Object-Oriented Library Efforts: POOMA, Tulip, and PAWS

John Reynders, Los Alamos National Laboratory

In 1995, the National Science Foundation awarded a contract to a group of CRPC researchers and colleagues to study Problem Solving Environments (PSEs). PSEs are integrated collections of software tools that scientists can use to facilitate solving computationally intensive problems. (See Winter 1996 Parallel Computing Research, page 11.) Led by K. Mani Chandy of Caltech, the group includes collaborators from Los Alamos National Laboratory, Indiana University, Drexel University, and New Mexico State University. The project spans four related areas, one of which is the development of object-oriented libraries of parallel program templates to support PSEs. Following are descriptions of three efforts in this area that are currently underway at the Los Alamos National Laboratory (LANL) Advanced Computing Laboratory.

POOMA

The Parallel Object-Oriented Methods and Applications (POOMA) FrameWork effort is an application-driven software infrastructure of layered class libraries designed to increase simulation lifetime, portability, and agility across rapidly evolving high-performance computing architectures. The POOMA FrameWork achieves these goals through:

Code portability across serial, distributed, and parallel architectures with no change to source code
The development of reusable, cross-problem-domain components to enable rapid application development
Code efficiency for kernels and components relevant to scientific simulation
Driving the FrameWork design and development with applications from a diverse set of scientific problem domains
Shortening the time from problem inception to working parallel simulations

The FrameWork provides an integrated layered system of objects in which each object higher in the FrameWork is composed of or uses objects that are lower in the FrameWork. In the case of the POOMA FrameWork, the higher layers provide objects that capture the main abstractions of scientific problem domains (particles, fields, matrices) in a representation of mathematical expressions preserved in the application source code. The interface to these high-level objects are mostly data parallel and array syntax structures that provide the application developer with a familiar programming environment. Many new users to the FrameWork are able to build simple working POOMA codes in a single day with no knowledge of C++.

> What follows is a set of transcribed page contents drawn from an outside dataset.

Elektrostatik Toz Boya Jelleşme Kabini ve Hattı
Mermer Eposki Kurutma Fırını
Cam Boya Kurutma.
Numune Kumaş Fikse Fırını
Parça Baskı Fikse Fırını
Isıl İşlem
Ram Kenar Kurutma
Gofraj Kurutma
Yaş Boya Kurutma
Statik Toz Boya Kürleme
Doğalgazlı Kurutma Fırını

The objects that are lower in the FrameWork focus more on capturing the abstractions relevant to parallelism and efficient node-level simulation, such as communications, domain decomposition, threading, and load balancing. Although a high-level interface may be data-parallel, this does not preclude the low-level constituent objects from participating in a task-parallel manner. This provides the ease of a data-parallel interface with the efficiency of MIMD implementation.

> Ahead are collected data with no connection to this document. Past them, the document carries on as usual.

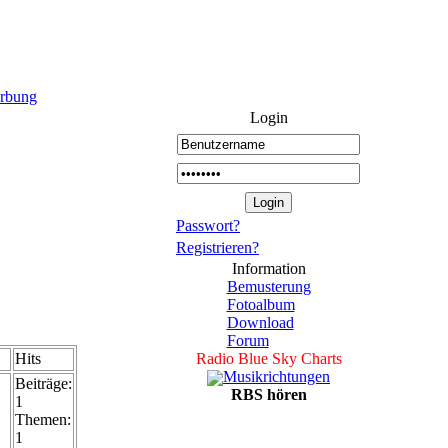
rbung
Login
Passwort?
Registrieren?
Information
Bemusterung
Fotoalbum
Download
Forum
Hits
Radio Blue Sky Charts
Musikrichtungen
Beiträge:
RBS hören
1
Themen:
1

This layered approach provides a natural breakdown of responsibility in application development. Computer science specialists can focus on the lower realms of the FrameWork optimizing kernels and message-passing techniques without having to know the details of the application being constructed. The physicists, on the other hand, can construct algorithms, components, and simulations with objects in the higher levels of the FrameWork without having to know the specific implementation details of the objects that compose the application. This design allows for efficient team code development with no single member of the team having to know all the details of the computer and physics problem domains. With the POOMA FrameWork, it is possible for a scientist to build an application that runs on a variety of distributed memory architectures without any knowledge or understanding of parallel simulation.

The advent of optimizing C++ compilers with comprehensive template implementations has provided several advantages at all levels of the FrameWork. At the user level, templates allow for a form of compile-time polymorphism that provides the application developer with a generality of interface superior to those provided by non-parameterized class libraries. At the implementation level, templates enable the use of the Standard Template Library (STL) and the creation of a family of STL-like parallel containers and iterators for scientific computation. This use of a container/iterator/algorithm abstraction has made it easier to generalize parallel operations within the FrameWork while reducing the lines of source code by a factor of six. Finally, at the kernel level, expression template methods have enabled kernels written with high-level objects from the POOMA framework to run nearly the same speed as hand-coded C and Fortran equivalents.

As the complexity of multi-physics simulations increases, the necessity of a software framework to encapsulate parallelism and enable portability becomes essential to achieving high-performance computing objectives. The interspersion of message-passing and physics kernels in typical high-performance computing simulations makes both the parallelism and physics impenetrable and the resultant code unmaintainable. The absence of this interleaving of parallelism by explicit encapsulation allows the physicist to concentrate on physics and the computer scientist to concentrate on computer science, the result being a faster turnaround in the problem-solving cycle.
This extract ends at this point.